# newbie



## markrobo1969 (Aug 9, 2008)

hi all ive been training now for about 3 months and ive made little progress ,i have quite a good diet plenty fruit veg meats and fish,and train 4 or 5 times aweek 1 hour a time im using maximuscle cyclone and progain extreme but not making that much progress and its getting me down abit,can any one help and put me on the right track cheers mark


----------



## cocobench (Feb 22, 2009)

hey mate, post up ur diet and ur training workout .... for starters u wonna bin them maximuscle products, they are awful, u will gain more fat then muscle on them,


----------



## markrobo1969 (Aug 9, 2008)

hi this is my diet in the morning oats 2 oiled eggs on brown bread and cyclone shake dinner jacket potatoe with salad ,banana and progain extreme tea time potatoes fish or chicken,or turkey ,veg or pasta or brown rice bananaor orange before work out then after work out i have cyclone and tuna salad mayo sandwich and a pieceof fruit thats about it really ?im only 10 and a half stone ,5 "6 and train at home at the moment


----------



## cocobench (Feb 22, 2009)

u need to eat ALOT more, im eating more then u by mid day.... eat every 2.5-3 hours, your body needs food to grow, cut the maximuscle shite out and replace it with a good solid protein, u need to be eating more in mourning, try oats, 4 raw, 3 boiled eggs .... 2 piece brown granary with pb on top then a banana.

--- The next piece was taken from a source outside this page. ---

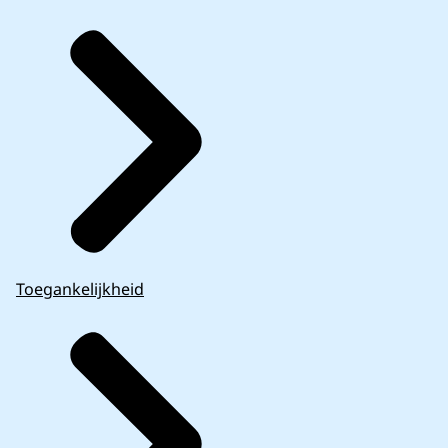
Toegankelijkheid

Your body is like a car, without fuel it doesn't run.... you cant expect your body to grow when you arnt getting all the nutrients you need.


----------



## 3752 (Jan 7, 2005)

markrobo said:


> hi this is my diet
> 
> Meal 1 - oats 2 oiled eggs on brown bread and cyclone shake
> 
> ...


to say this is poor is an understatement mate i would guess their is not much more than a thousand cals here and this is the reason you are not progressing.....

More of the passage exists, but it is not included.